Decades of planning and investment lead to economic revival in Southside

DANVILLE, Va. – Work is underway on the site of the Microporous development in Pittsylvania County. The battery company is promising to invest more than $1 billion dollars and add more than 2,000 jobs to the community.

It took decades of work to get Danville and Pittsylvania County to the point where it could attract even the promise of a billion-dollar investment, according to economic development officials.

“The state of the economy was very much in disarray. We had lost a lot of jobs in tobacco, textiles, and ,furniture,” said Linda Green, executive director of the Southern Virginia Regional Alliance. “So the region as a whole had suffered. We had gone through NAFTA … so a lot of industries had moved international.”

Green said the turnaround began with a focus on training workers and determining what the region had to offer. That includes programs like GO TEC, which expose middle school students to careers like advanced manufacturing, machining, and health care.

“They focused their attention and said how do we move forward? How do we train our workers for better jobs, for better pay? What are our niches,” Green said.

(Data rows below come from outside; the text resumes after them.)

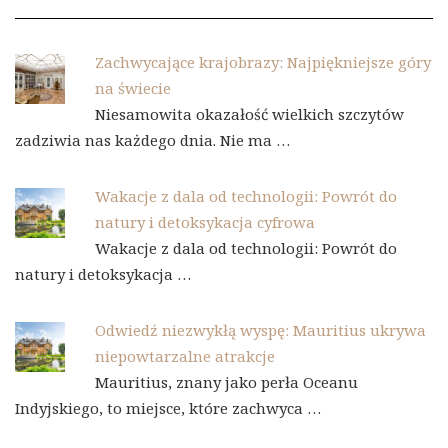
Zachwycające krajobrazy: Najpiękniejsze góry
na świecie
Niesamowita okazałość wielkich szczytów
zadziwia nas każdego dnia. Nie ma …
Wakacje z dala od technologii: Powrót do
natury i detoksykacja cyfrowa
Wakacje z dala od technologii: Powrót do
natury i detoksykacja …
Odwiedź niezwykłą wyspę: Mauritius ukrywa
niepowtarzalne atrakcje
Mauritius, znany jako perła Oceanu
Indyjskiego, to miejsce, które zachwyca …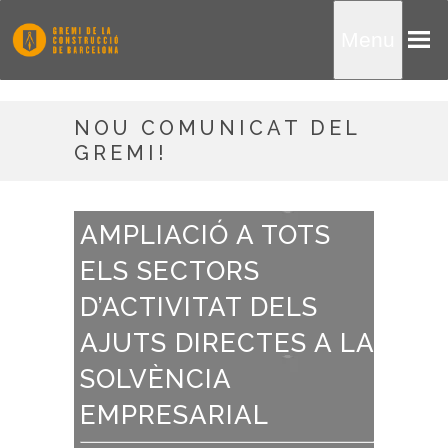
Menu
NOU COMUNICAT DEL
GREMI!
AMPLIACIÓ A TOTS
ELS SECTORS
D’ACTIVITAT DELS
AJUTS DIRECTES A LA
SOLVÈNCIA
EMPRESARIAL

Leaders settled on sectors that included advanced manufacturing and engineering. They also collaborated on sites like Cane Creek Centre and Ringgold East Industrial Park.

“We have more certified sites than most of the rest of the state and that means a commitment, a commitment in counties that aren’t wealthy that made a strategic commitment to prepare our workers, prepare our sites and make sure that when an industry walks through, they see we want them. We know they’ll make a difference,” Green said.

And over the past eight years,and those efforts have paid off: the Southern Virginia Regional Alliance estimates there has been more than $3.2 billion in capital investment across its region which stretches from Patrick County to Halifax County.

That’s led by 34 new companies, and 36 expansions by existing companies, with a total of 8,081 jobs.

Danville has seen the bulk of that growth and is slowly reversing a decades-long declining population, according to the Weldon Cooper Center for Public Service at the University of Virginia.

“As we all know, industry wants to locate where the well of talent is, and we’ve been able to showcase that the well of talent is in Southern Virginia,” said Corrie Bobe, director of economic development and tourism for the City of Danville.

She said the focus now is turning toward planning for a future with more residents while maintaining and improving quality of life.

“We’ve seen so much growth in our River District, but we’re looking beyond the River District as well, looking at other historic districts, our parks,” she said. “There’s been significant investment within our public school system … so ensuring that this is a community that residents and companies will thrive in.”